We do not think and talk about what we see; we see what we are able to think and talk about.
Edgar H. Schein
What do you think?
This learning requires you to read the passage below which appeared in "A journal of Disability Poetry and Literature" and then look at the questions in relation to the passage which are aimed at getting you to think about your attitude to disabled people. Try to be honest, what have you thought about disabled people in the past? Has this passage challenged that thinking?
If the acceptance of a disability identity is problematic for some with congenital disabilities like cerbral palsy, it is potentially even more difficult for a person with a disability acquired later in life. Unlike the person with CP who is not looking for a cure (to be fixed), someone with a spinal cord injury that suddenly finds themselves in a wheelchair or who has received a diagnosis of multiple sclerosis (MS) looks back to a former life, one they considered normal, one that was "really them." The ambivalence of accepting the new person they are is expressed wonderfully in Marke Kane's "Radio Interview."
"Her missionary voice beams from some national radio studio across inaccessible stars and blue-black space while I drive on in the coming dark, anxious to arrive home before my vision fades, before my leg brace constricts my calf, before leg spasms.
She crows— I have no MS symptoms and haven't for ten years — and credits rest, healthy meals, acupuncture, and reflexology with her symptom-free life. Why, she feels protected from that evil, eating fruit and whole grams and resting with her feet up on a cushion (sometimes she just HAS to stop and rest), while I grimace and regret the ice cream, rue the wine, lament those missed naps. No daily or weekly shots for her; steroids are hideous and the hope of stem cells? (Stem cells— uttered like a loathsome curse.) Well, she hopes research halts before anymore innocent lives are taken in the name of science.

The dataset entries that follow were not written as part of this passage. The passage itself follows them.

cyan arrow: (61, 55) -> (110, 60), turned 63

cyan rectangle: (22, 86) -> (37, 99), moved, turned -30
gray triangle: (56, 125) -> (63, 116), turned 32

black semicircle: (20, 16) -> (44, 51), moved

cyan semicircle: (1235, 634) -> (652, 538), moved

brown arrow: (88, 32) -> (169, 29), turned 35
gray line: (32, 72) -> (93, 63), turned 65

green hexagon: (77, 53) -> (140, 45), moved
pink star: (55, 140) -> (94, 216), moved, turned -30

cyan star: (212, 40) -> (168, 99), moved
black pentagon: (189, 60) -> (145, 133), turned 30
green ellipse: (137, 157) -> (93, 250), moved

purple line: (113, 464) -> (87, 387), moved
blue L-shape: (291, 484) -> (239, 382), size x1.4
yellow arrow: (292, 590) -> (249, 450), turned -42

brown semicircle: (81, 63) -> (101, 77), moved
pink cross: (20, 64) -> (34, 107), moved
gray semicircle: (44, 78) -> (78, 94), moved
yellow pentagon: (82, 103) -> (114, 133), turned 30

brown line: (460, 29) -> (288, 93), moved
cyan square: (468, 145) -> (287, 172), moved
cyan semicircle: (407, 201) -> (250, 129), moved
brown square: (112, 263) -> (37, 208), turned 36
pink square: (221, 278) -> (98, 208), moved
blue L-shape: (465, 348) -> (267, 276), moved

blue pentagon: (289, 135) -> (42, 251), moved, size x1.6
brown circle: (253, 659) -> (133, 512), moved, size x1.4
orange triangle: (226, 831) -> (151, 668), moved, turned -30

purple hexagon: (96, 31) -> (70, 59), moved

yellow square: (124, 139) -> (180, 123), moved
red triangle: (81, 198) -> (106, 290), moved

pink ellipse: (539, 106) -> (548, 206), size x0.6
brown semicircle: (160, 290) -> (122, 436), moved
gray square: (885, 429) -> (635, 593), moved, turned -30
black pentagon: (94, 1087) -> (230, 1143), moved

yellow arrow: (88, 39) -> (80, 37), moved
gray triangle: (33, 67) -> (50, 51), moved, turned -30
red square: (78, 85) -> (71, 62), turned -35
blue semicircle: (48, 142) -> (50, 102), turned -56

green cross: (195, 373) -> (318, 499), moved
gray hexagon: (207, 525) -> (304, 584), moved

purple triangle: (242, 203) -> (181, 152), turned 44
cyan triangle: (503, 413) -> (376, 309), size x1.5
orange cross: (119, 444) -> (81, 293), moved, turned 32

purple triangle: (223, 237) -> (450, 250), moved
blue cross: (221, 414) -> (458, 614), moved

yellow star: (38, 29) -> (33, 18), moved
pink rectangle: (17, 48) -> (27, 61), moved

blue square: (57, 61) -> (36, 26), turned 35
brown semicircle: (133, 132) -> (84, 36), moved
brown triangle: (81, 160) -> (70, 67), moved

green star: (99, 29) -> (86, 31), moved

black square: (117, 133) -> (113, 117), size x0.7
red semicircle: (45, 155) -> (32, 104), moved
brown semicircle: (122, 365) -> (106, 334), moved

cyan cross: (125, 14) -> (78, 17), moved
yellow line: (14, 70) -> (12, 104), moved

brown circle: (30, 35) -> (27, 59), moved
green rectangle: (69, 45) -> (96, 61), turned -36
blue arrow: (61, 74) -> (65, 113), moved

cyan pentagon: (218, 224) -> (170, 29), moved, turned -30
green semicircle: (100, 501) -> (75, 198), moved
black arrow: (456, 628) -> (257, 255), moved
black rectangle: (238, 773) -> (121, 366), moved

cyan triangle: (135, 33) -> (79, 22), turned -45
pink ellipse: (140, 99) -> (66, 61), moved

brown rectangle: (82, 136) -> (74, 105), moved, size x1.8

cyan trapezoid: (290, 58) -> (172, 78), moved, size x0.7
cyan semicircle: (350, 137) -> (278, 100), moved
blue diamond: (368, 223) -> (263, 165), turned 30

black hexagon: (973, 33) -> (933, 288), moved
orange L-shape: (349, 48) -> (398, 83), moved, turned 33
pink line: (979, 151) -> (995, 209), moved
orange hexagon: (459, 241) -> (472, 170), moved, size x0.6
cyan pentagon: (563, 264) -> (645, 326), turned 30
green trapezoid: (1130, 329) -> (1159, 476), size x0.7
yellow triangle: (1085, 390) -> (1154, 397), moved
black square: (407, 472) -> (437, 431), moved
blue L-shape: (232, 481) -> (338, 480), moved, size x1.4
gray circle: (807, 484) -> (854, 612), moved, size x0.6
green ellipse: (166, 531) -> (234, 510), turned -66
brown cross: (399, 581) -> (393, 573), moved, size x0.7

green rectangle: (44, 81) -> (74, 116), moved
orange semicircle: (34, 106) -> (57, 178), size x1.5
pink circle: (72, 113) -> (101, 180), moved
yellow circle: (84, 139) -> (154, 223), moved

I can envision her heeled shoes winking as her rose-tipped toes slip in before she is launched back home to ride Byron, her show horse. (The riding, she asserts, fights fatigue and stress.) Then I am yelling at the radio, pounding the steering wheel at that nail-driven-home voice so much like the roaring page, the bastard blues — I want to propel Byron through an unlatched gate, his tail a free flag in the wind, push that smiling voice down a flight of stone steps until the jeweled shoes fly, and punch my hand through her smug assumption that she knows exactly how to manage MS, never acknowledging that my MS might be a different animal all together.
Finally, lights on our cedar trees appear and disappear in the growing wind; I turn onto our gravel driveway, silence the car, clamber awkwardly out, stand supported by my quad cane and leg brace, and admit that I so desperately want, oh how I want, oh, oh, with my heart in my mouth, oh, how I want to be her."
Extract from Wordgathering: A Journal of Disability Poetry and Literature, Author Michael Northen.
Reflective Questions?
Question: Why do people sometimes come across as snippy or angry when there appears to be no reason to be?
Question: Have you ever thought that someone you know really ought to sort themself out? Have you found yourself getting agitated with a disabled person, for example a deaf family member or relative, even made fun of them? Have you ever thought something like 'they brought this on themself', or 'it is Karma'?
Question: How do you feel about disabled people? Are some disabled people more easy to deal with than others? If so why do you think that is?
Question: Have you ever stopped to think what must be going through their mind as they try to navigate a world mostly built for the non-disabled? If not have a think now what those thoughts might be and how you would feel.